Return each line of the data below that contains the string "Dance".

------

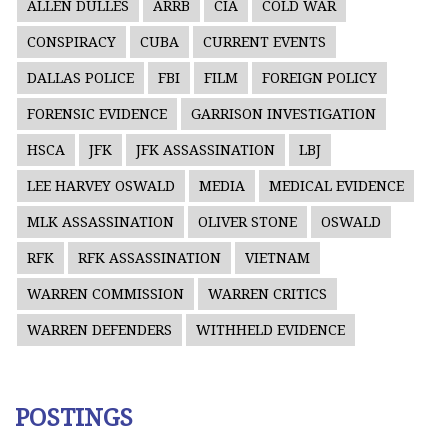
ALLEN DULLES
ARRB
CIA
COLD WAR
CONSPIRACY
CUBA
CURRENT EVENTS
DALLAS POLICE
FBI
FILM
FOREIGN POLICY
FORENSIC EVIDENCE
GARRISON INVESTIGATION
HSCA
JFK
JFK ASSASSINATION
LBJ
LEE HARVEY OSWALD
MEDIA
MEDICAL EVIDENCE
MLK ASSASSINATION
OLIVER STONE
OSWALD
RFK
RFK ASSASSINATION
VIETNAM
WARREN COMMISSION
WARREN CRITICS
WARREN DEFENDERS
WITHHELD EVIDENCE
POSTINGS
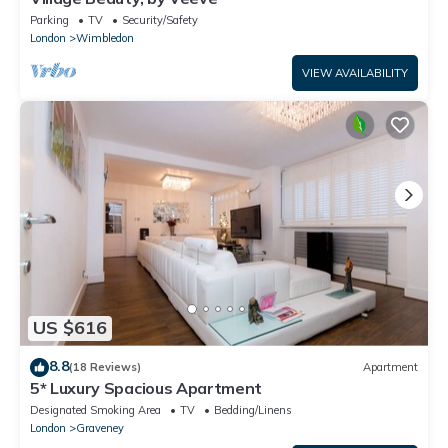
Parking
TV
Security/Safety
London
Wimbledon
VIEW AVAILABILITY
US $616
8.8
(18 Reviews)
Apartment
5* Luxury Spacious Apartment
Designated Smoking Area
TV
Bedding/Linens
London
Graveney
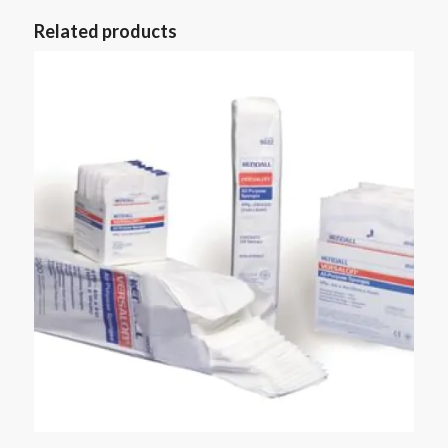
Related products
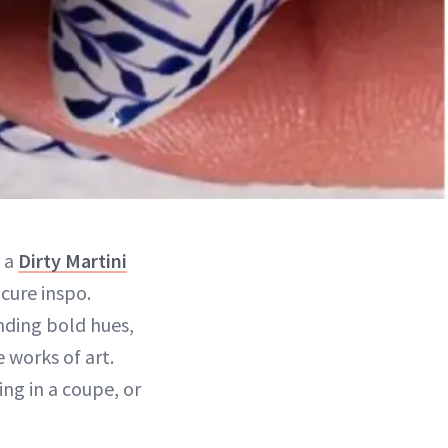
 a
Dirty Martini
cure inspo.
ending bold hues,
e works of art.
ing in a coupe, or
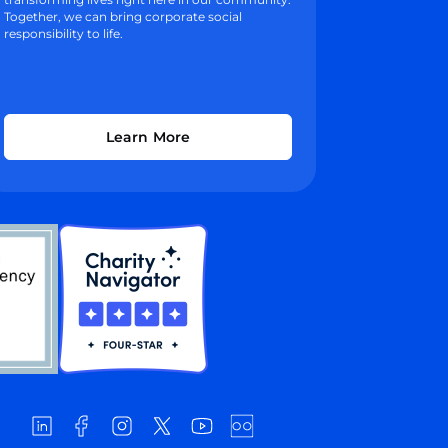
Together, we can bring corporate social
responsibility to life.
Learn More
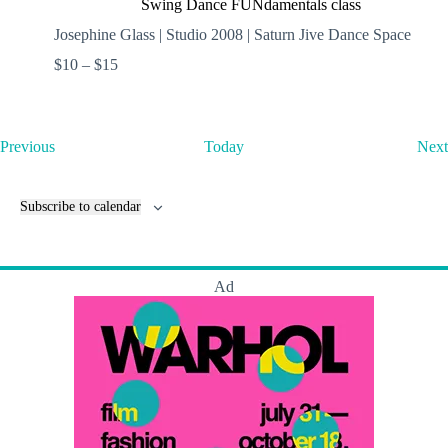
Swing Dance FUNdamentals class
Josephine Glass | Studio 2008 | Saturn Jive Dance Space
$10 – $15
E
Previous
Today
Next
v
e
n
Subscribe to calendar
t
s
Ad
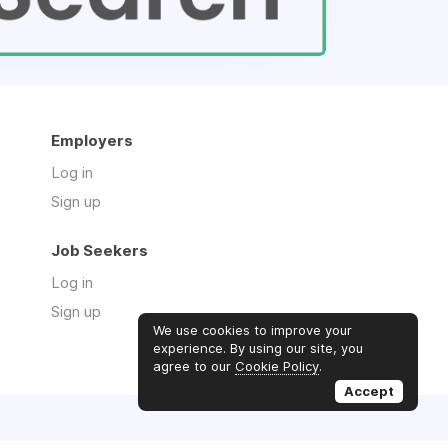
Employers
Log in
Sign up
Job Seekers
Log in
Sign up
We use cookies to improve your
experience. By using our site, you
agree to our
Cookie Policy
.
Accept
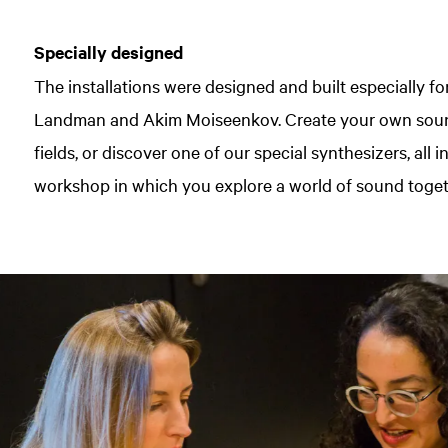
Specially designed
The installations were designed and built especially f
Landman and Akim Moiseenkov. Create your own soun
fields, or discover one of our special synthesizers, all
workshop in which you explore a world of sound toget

------

◆ Output
Swing Dance FUNdamentals class
Josephine Glass | Studio 2008 | Saturn Jive Dance Space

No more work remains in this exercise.